**Exercise prompt**: How many lines in these entries contain the string "Wilcom"? Reply with the number alone.

**Extracted records**:
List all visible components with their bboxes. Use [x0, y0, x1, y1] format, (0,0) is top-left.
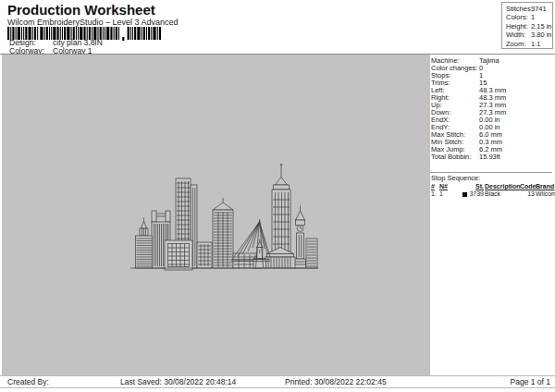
table-row-code: 13	[520, 190, 535, 198]
table-row-st: 3739	[456, 190, 484, 198]
city-skyline-drawing-icon	[130, 159, 319, 272]
stop-sequence-divider	[430, 172, 552, 173]
property-row-total-bobbin: Total Bobbin:15.93ft	[430, 153, 555, 161]
stat-stitches: Stitches:3741	[506, 5, 552, 13]
app-subtitle: Wilcom EmbroideryStudio – Level 3 Advanc…	[7, 18, 179, 27]
stop-sequence-table: # N# St. Description Code Brand 1. 1 373…	[430, 183, 555, 198]
stat-height: Height:2.15 in	[506, 22, 552, 31]
printed-timestamp: Printed: 30/08/2022 22:02:45	[285, 377, 387, 386]
thread-color-swatch	[462, 192, 467, 197]
stat-width: Width:3.80 in	[506, 31, 552, 39]
column-header-num: #	[431, 183, 438, 190]
page-number: Page 1 of 1	[511, 377, 550, 386]
production-worksheet-page: Production Worksheet Wilcom EmbroiderySt…	[0, 0, 555, 392]
table-row-brand: Wilcom	[536, 190, 555, 198]
column-header-description: Description	[485, 183, 519, 190]
stop-sequence-label: Stop Sequence:	[430, 174, 555, 182]
column-header-st: St.	[456, 183, 484, 190]
table-row-n: 1	[439, 190, 455, 198]
column-header-brand: Brand	[536, 183, 555, 190]
stat-zoom: Zoom:1:1	[506, 40, 552, 48]
footer-divider-top	[0, 375, 555, 376]
table-row-description: Black	[485, 190, 519, 198]
last-saved-timestamp: Last Saved: 30/08/2022 20:48:14	[120, 377, 236, 386]
design-canvas	[2, 55, 431, 375]
table-row-num: 1.	[431, 190, 438, 198]
stat-colors: Colors:1	[506, 13, 552, 21]
column-header-code: Code	[520, 183, 535, 190]
design-stats-box: Stitches:3741 Colors:1 Height:2.15 in Wi…	[501, 2, 553, 49]
footer-divider-bottom	[0, 387, 555, 388]
column-header-n: N#	[439, 183, 455, 190]
created-by-label: Created By:	[7, 377, 49, 386]
machine-properties-panel: Machine:Tajima Color changes:0 Stops:1 T…	[430, 55, 555, 375]
page-title: Production Worksheet	[7, 2, 155, 18]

**Solved problem**: 3